### Data provided:
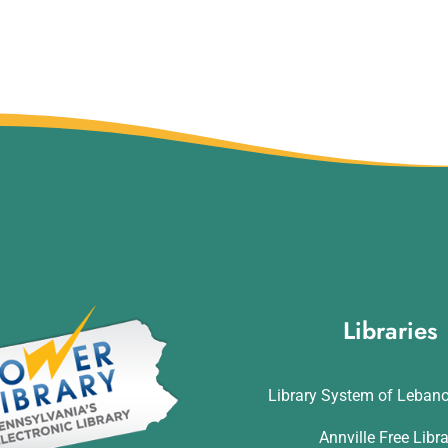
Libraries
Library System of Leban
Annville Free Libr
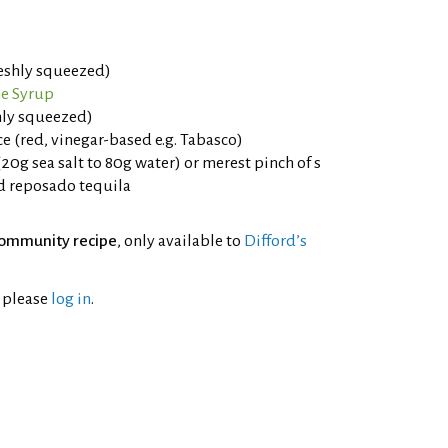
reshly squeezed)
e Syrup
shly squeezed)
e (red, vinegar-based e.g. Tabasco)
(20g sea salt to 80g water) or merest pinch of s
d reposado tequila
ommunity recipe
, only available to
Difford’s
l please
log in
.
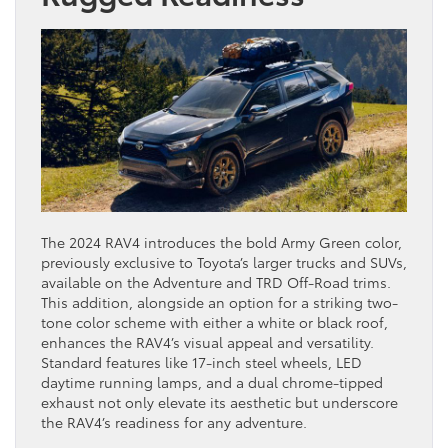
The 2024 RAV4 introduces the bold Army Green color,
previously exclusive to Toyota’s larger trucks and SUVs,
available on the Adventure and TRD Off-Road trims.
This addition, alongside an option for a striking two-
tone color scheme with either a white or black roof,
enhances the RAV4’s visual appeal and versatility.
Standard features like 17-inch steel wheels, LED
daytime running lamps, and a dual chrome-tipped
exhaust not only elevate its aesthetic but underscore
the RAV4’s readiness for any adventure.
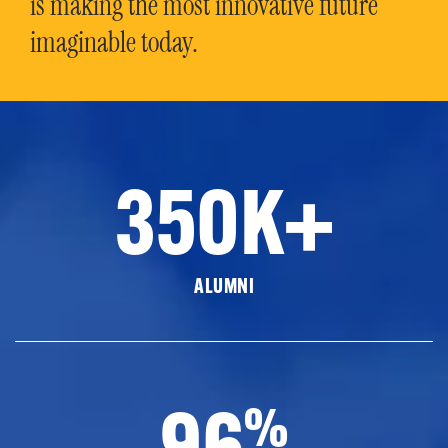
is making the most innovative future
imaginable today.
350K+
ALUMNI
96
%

---

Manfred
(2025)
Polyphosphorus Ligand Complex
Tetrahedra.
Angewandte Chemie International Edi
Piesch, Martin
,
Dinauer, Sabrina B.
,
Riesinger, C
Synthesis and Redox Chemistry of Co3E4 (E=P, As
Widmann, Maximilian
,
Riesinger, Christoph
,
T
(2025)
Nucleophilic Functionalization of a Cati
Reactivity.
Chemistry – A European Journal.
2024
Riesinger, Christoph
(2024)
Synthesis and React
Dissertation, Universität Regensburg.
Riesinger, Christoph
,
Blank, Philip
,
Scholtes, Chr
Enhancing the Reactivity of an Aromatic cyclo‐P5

---

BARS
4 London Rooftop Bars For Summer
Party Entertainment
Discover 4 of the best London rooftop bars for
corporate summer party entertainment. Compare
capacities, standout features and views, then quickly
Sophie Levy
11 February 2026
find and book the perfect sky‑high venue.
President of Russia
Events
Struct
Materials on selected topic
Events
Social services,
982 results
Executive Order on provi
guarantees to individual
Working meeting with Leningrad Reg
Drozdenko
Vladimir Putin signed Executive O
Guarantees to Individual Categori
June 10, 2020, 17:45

### Exercise details:
Return only the stretch of the material above from the line holding "Dinauer, Sabrina B." through the line holding "Enhancing the Reactivity", copied exactly.

### Written solution:
Dinauer, Sabrina B.
,
Riesinger, C
Synthesis and Redox Chemistry of Co3E4 (E=P, As
Widmann, Maximilian
,
Riesinger, Christoph
,
T
(2025)
Nucleophilic Functionalization of a Cati
Reactivity.
Chemistry – A European Journal.
2024
Riesinger, Christoph
(2024)
Synthesis and React
Dissertation, Universität Regensburg.
Riesinger, Christoph
,
Blank, Philip
,
Scholtes, Chr
Enhancing the Reactivity of an Aromatic cyclo‐P5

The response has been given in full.